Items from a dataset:
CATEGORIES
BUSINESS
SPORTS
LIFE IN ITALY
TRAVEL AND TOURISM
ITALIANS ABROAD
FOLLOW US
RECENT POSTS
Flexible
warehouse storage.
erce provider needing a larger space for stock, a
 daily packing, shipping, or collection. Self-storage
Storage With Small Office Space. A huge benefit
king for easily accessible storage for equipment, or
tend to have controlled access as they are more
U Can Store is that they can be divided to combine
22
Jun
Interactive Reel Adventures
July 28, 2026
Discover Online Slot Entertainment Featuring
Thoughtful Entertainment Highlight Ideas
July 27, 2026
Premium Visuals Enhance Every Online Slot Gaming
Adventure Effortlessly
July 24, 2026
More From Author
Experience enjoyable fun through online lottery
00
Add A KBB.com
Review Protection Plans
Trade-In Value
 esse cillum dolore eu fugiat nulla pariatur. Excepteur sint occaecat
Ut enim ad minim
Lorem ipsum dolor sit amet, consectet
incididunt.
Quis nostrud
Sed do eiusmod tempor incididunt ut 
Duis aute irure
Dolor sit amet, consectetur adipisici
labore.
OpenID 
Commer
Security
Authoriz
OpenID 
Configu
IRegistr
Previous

(EXERCISE PROMPT): Go through the records above, find every line with the word "incididunt", and list those lines.

(SOLUTION TO THIS PROBLEM):
incididunt.
Sed do eiusmod tempor incididunt ut 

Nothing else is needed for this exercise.